Дело Хейдона


Дело Хейдона (1584 г.) 76 ER 637 считается знаковым делом , поскольку это было первое дело, в котором для толкования закона использовалось то, что впоследствии стало называться правилом о вреде . Правило о нанесении вреда является более гибким, чем золотое или буквальное правило , поскольку правило о нанесении вреда требует, чтобы судьи рассмотрели четыре задачи, чтобы убедиться, что пробелы в законе закрыты.

Колледж Оттери, [1] религиозный колледж, предоставил аренду в поместье, также называемом Оттери , человеку (названному в отчете просто как «Уэр») и его сыну, также называемому Уэр.

Аренда была установлена ​​копигольдом . Уэр и его сын сохранили свое авторское право на всю жизнь, подчиняясь воле лорда и обычаям поместья. Копихолд Wares был частью участка, который также был занят некоторыми арендаторами по желанию. Позже колледж сдал тот же участок в аренду другому человеку по имени Хейдон на восемьдесят лет в обмен на арендную плату, равную традиционной арендной плате за компоненты участка.

Менее чем через год после того, как участок был сдан в аренду Хейдону, парламент принял Закон 1535 года о запрещении деятельности религиозных домов (Акт о роспуске). Статут привел к роспуску многих религиозных колледжей, в том числе колледжа Оттери , который потерял свои земли и арендную плату Генриху VIII. Однако положение Закона сохраняло в силе пожизненно любые субсидии, которые были предоставлены более чем за год до вступления в силу закона.

Суд казначейства постановил, что передача товаров была защищена соответствующим положением Закона о роспуске, но договор аренды с Хейдоном был недействителен.
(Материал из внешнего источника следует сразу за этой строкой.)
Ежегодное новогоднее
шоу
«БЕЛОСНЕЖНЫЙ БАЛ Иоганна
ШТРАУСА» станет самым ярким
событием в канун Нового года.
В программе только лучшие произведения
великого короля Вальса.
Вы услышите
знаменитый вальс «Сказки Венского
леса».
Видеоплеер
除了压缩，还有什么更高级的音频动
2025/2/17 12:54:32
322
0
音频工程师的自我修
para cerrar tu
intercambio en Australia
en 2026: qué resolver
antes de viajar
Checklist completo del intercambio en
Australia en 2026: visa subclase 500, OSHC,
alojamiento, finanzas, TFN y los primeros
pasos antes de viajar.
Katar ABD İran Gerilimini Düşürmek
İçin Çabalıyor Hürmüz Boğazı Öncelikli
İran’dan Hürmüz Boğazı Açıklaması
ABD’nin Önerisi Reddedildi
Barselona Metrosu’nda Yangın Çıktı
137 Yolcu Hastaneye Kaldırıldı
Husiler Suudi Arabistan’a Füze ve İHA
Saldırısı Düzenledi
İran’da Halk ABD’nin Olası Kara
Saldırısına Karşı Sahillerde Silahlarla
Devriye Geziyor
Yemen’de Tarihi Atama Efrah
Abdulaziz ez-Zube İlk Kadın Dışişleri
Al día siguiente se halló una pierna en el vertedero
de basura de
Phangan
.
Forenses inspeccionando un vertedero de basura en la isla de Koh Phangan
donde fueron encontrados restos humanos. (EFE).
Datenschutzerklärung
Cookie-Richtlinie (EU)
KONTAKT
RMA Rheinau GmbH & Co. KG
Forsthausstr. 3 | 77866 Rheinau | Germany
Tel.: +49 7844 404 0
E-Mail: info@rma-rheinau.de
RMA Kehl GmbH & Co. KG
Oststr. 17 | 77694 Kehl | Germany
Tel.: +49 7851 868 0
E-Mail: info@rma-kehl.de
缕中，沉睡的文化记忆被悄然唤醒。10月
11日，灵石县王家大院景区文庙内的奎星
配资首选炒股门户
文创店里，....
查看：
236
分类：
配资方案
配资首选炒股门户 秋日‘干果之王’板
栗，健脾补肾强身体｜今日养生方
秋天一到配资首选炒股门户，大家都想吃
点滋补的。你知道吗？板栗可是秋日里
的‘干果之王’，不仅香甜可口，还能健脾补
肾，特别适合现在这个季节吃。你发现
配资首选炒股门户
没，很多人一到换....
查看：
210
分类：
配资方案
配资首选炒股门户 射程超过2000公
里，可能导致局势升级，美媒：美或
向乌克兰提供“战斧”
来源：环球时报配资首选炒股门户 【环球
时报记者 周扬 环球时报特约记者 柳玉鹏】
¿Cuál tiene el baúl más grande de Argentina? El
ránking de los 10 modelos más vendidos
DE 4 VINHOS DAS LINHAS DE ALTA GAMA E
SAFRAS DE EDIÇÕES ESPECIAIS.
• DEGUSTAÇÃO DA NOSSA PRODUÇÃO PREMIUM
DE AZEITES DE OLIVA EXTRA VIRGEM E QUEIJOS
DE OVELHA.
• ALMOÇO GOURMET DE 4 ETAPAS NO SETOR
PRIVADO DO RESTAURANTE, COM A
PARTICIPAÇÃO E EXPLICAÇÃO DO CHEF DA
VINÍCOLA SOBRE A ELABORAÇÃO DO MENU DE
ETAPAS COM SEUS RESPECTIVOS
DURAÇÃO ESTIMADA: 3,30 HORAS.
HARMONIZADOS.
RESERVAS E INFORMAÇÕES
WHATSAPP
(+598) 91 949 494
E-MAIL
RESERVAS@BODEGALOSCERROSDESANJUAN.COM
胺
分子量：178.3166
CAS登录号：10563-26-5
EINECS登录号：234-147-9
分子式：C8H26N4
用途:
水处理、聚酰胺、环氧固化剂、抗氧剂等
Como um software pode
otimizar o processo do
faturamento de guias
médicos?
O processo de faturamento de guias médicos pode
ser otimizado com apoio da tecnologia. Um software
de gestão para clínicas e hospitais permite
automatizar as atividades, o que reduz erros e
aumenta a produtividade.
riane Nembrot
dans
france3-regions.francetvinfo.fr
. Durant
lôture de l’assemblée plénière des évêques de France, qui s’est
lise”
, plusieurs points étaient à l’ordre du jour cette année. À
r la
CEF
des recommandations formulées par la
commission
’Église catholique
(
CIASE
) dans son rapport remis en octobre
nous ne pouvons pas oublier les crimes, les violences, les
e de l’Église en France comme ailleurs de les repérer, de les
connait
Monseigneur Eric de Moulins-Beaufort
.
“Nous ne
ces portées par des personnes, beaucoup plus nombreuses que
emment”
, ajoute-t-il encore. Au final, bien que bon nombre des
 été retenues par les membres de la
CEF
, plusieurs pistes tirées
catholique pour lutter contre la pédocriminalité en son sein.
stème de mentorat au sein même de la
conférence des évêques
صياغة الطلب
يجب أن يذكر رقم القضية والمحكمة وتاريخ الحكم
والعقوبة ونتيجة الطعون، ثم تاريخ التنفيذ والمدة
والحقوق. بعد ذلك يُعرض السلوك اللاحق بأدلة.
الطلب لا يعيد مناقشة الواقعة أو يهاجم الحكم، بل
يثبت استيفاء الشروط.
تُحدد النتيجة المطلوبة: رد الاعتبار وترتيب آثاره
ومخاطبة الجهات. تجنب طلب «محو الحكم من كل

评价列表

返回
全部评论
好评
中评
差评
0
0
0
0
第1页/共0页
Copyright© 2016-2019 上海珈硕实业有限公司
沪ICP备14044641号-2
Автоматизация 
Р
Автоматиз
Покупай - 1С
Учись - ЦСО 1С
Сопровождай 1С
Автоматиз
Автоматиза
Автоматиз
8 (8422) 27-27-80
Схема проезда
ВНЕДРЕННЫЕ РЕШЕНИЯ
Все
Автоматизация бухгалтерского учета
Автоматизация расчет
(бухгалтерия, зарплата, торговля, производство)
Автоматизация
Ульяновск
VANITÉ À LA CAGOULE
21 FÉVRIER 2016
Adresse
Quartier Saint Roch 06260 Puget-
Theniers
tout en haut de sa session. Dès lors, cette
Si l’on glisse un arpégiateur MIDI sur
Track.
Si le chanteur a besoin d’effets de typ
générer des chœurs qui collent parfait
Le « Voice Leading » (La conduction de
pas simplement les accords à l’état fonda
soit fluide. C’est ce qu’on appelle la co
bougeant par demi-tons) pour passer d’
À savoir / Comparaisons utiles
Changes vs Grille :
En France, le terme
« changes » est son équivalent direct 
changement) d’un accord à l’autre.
Постановление было основано на важном обсуждении отношения закона к ранее существовавшему общему праву . Суд пришел к выводу, что цель статута заключалась в устранении вреда, причиненного нарушением общего права. Таким образом, суд пришел к выводу, что средство правовой защиты, предусмотренное законом, ограничивается устранением этого дефекта. Предполагается, что судьи толкуют законодательные акты, выясняя истинные намерения составителей закона, которые, как предполагается, являются pro bono publico или намерениями для общественного блага.